Tras la decisión de Estados Unidos de no respaldar, por ahora, una extensión anticipada del acuerdo por 16 años adicionales, el directivo explicó que el tratado mantiene plenamente su vigencia hasta 2036 y que el mecanismo previsto contempla revisiones anuales durante la siguiente década, sin que ello implique la salida de alguno de los socios comerciales.
“Estados Unidos no dijo que quiera abandonar el T-MEC, sino que busca continuar con el proceso de revisión previsto en el propio acuerdo”, señaló.
Casas Alatriste sostuvo que el anuncio no sorprendió al sector privado, ya que la postura estadounidense había sido anticipada en meses recientes y las reuniones de seguimiento, incluida la programada para el próximo 20 de julio, forman parte del calendario establecido para revisar el funcionamiento del tratado.
Desde la perspectiva de AMCHAM, las negociaciones avanzan sobre dos ejes principales: la reducción de los aranceles impuestos por Estados Unidos bajo la Sección 232 y el diseño de mecanismos que otorguen mayor certidumbre al proceso de revisión anual.
Respecto a los aranceles, explicó que el objetivo inicial continúa siendo su eliminación total. Sin embargo, en caso de que permanezcan, México busca obtener condiciones equivalentes o más competitivas que otros socios comerciales de Estados Unidos, como Reino Unido, Japón o Corea del Sur, cuyos productos enfrentan menores gravámenes pese a incorporar una menor proporción de contenido regional.
Además, planteó que el contenido producido en México, Estados Unidos y Canadá quede exento de esos aranceles, lo que permitiría reducir significativamente la carga efectiva para las exportaciones mexicanas y fortalecer la competitividad de la región frente a Asia.
En cuanto a las revisiones anuales, Casas Alatriste consideró que la incertidumbre puede disminuir si éstas se enfocan en verificar la correcta implementación del tratado y no en renegociar permanentemente sus reglas.
Explicó que limitar las revisiones a sectores estratégicos, como automotriz, semiconductores o dispositivos médicos, permitiría mantener estabilidad para el resto de las industrias, además de generar mecanismos para resolver diferencias antes de que escalen a controversias comerciales.
El director de AMCHAM también destacó que existen coincidencias entre las estrategias industriales impulsadas por los gobiernos de México y Estados Unidos, particularmente en temas como la reindustrialización, el fortalecimiento de las cadenas de suministro regionales, el incremento del contenido nacional y la sustitución de importaciones provenientes de Asia.
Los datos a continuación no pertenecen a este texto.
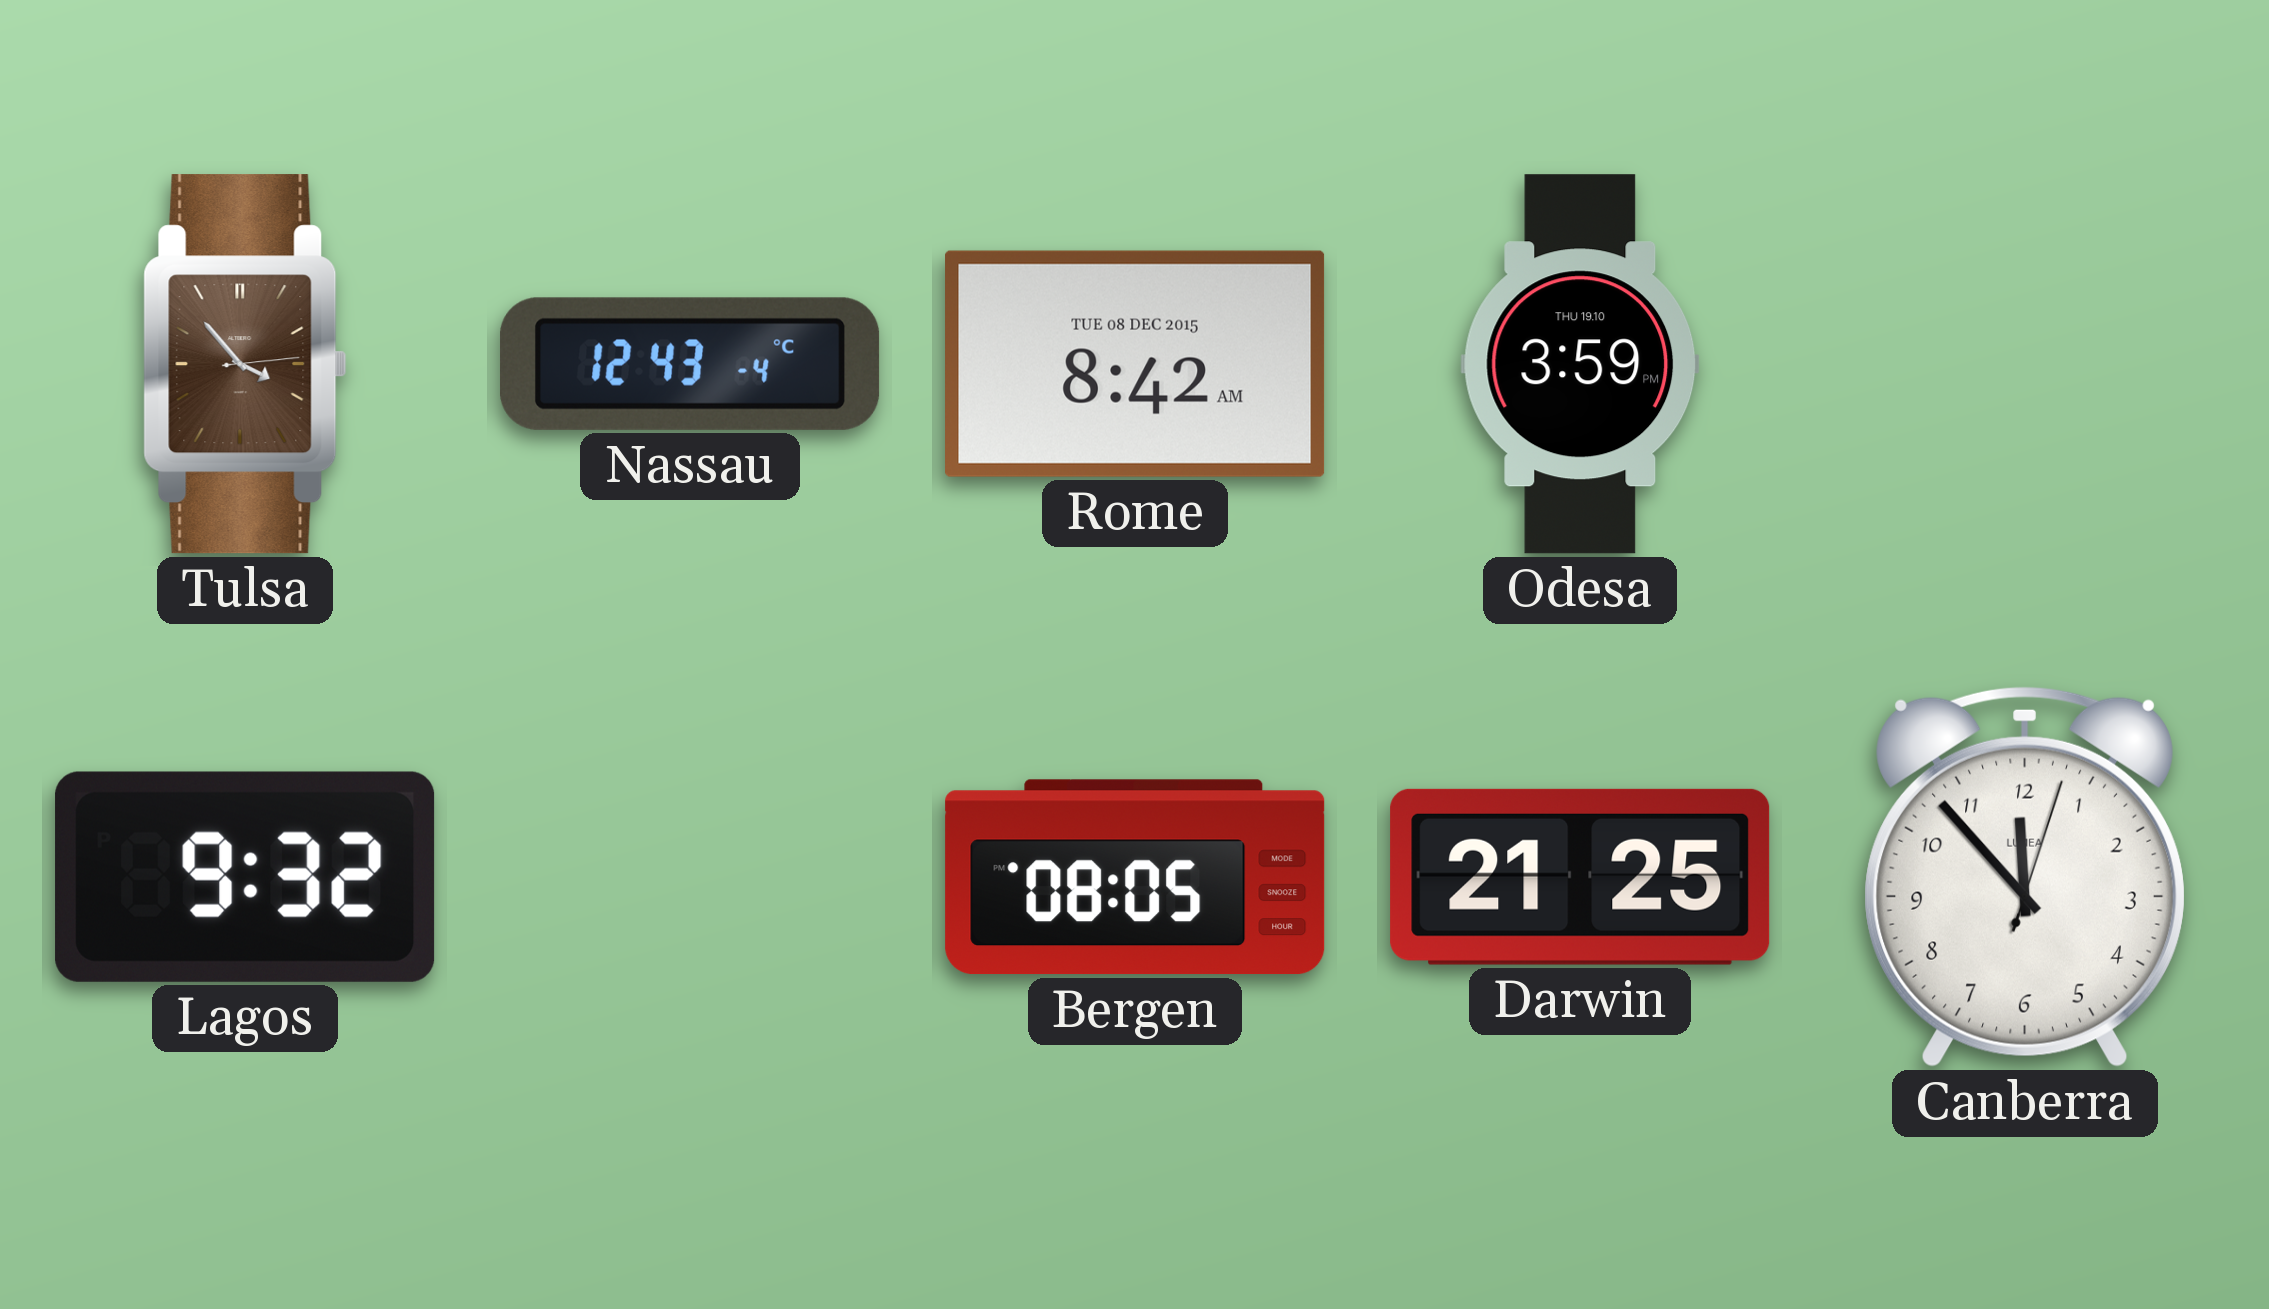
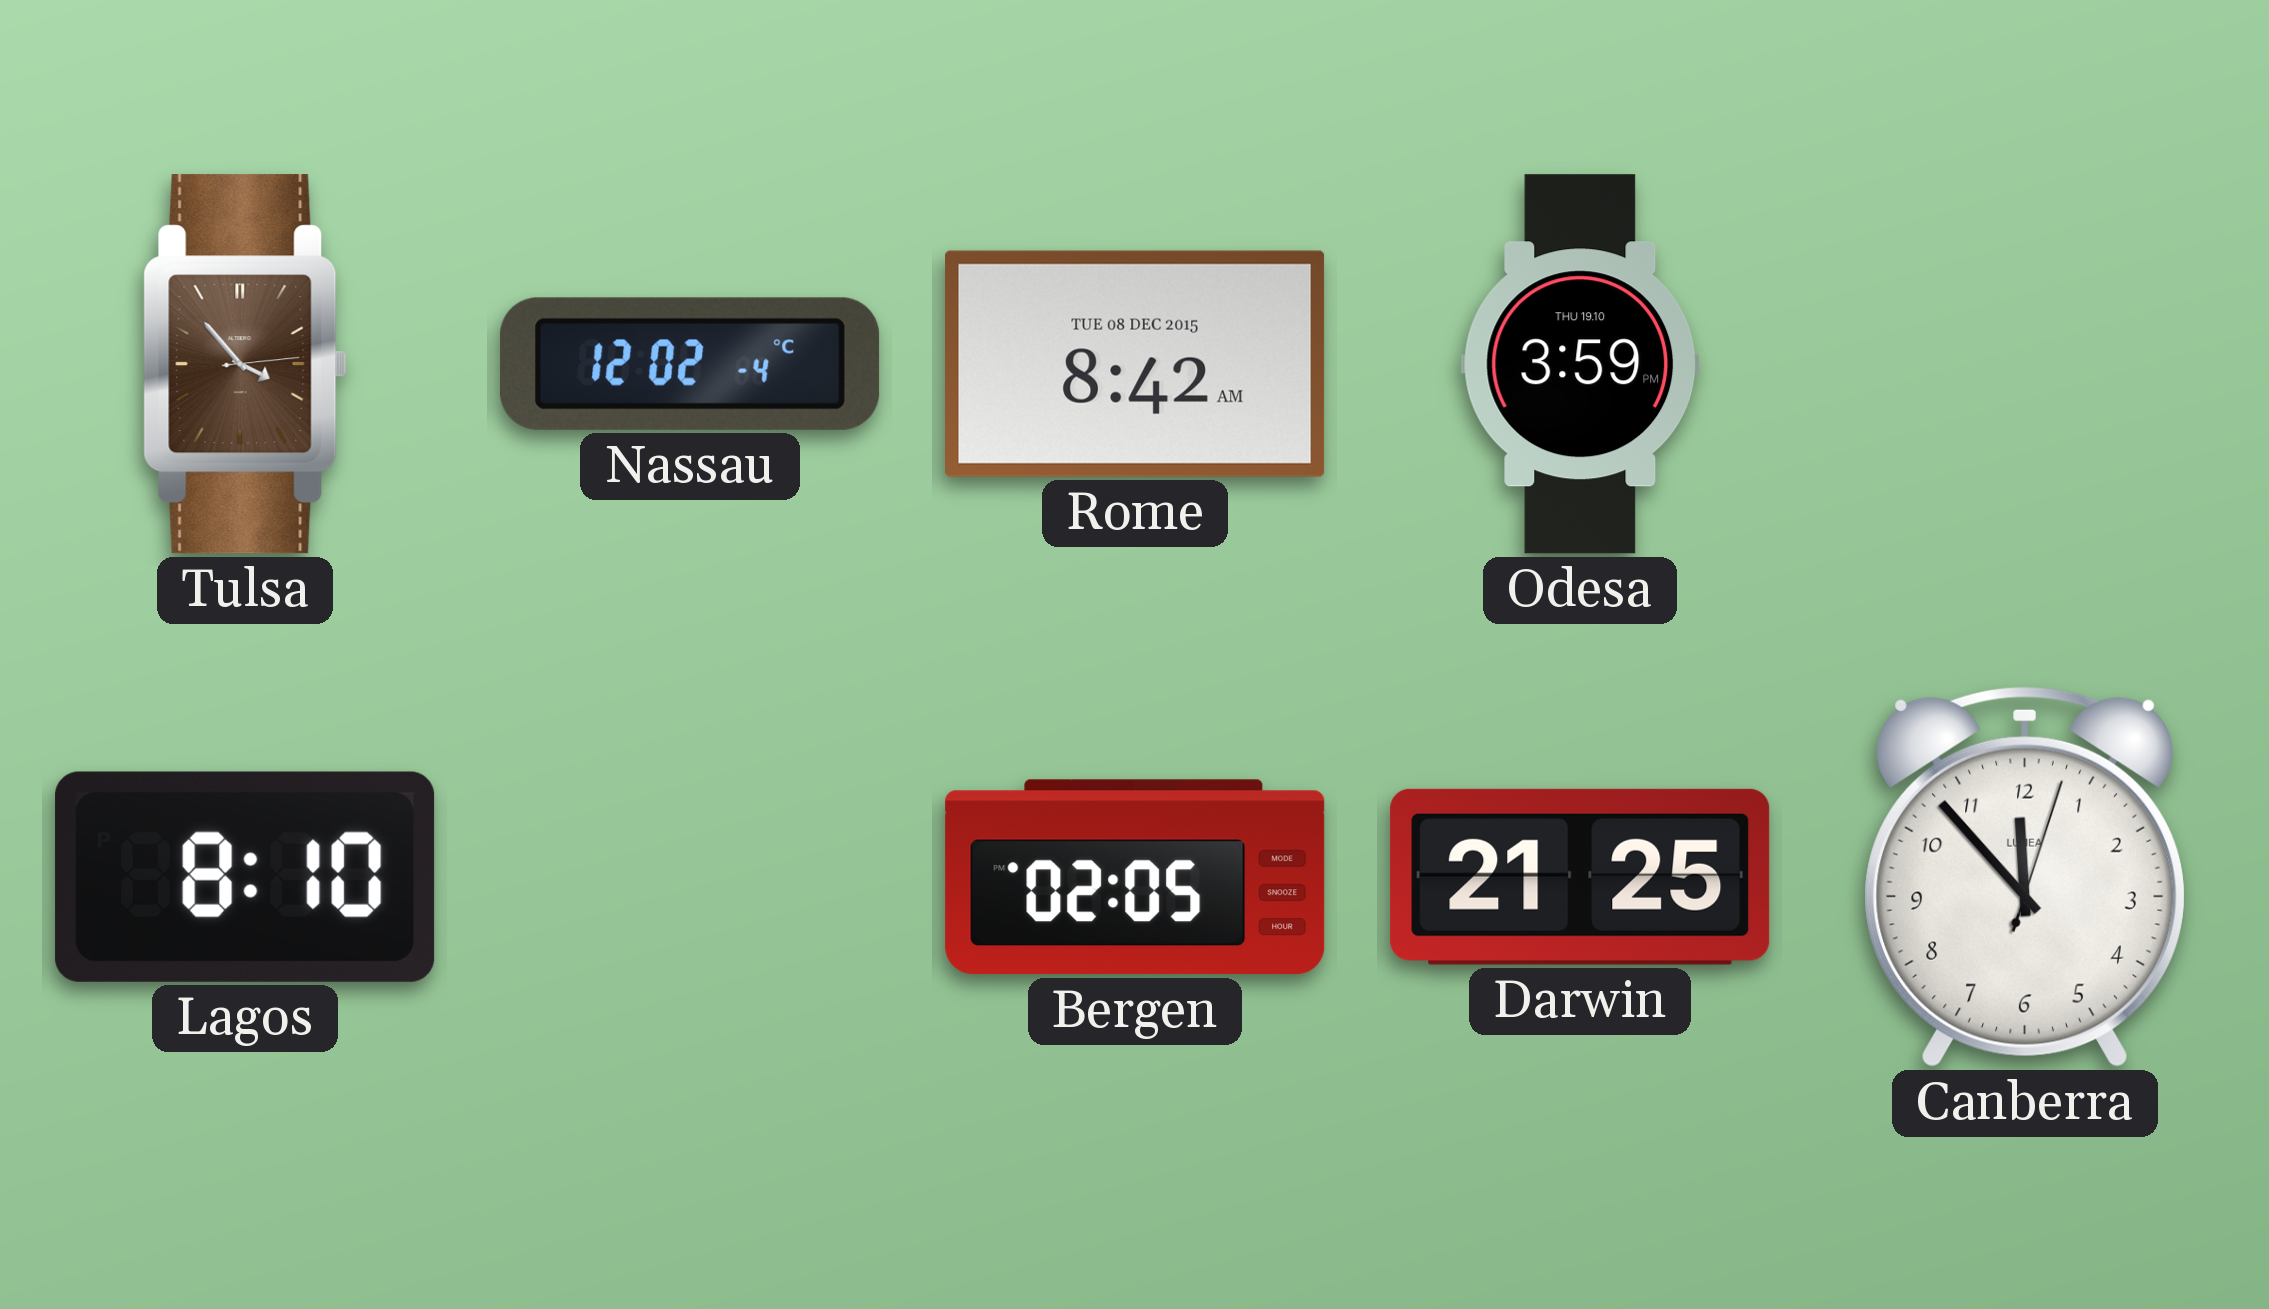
Nassau: 12:43 -> 12:02
Lagos: 9:32 -> 8:10
Bergen: 08:05 -> 02:05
A su juicio, la revisión del tratado abre la posibilidad de establecer nuevas reglas de origen, políticas arancelarias coordinadas e incentivos para atraer inversiones hacia Norteamérica, consolidando un modelo regional de coproducción.
Casas Alatriste aseguró que, desde la American Chamber of Commerce, existe comunicación permanente con autoridades de ambos países y perciben disposición para construir acuerdos que fortalezcan la integración económica.
“Lo que vemos en las mesas de negociación es una intención de avanzar hacia un escenario que genere mayor certidumbre, preserve la competitividad de México y fortalezca la región”, concluyó.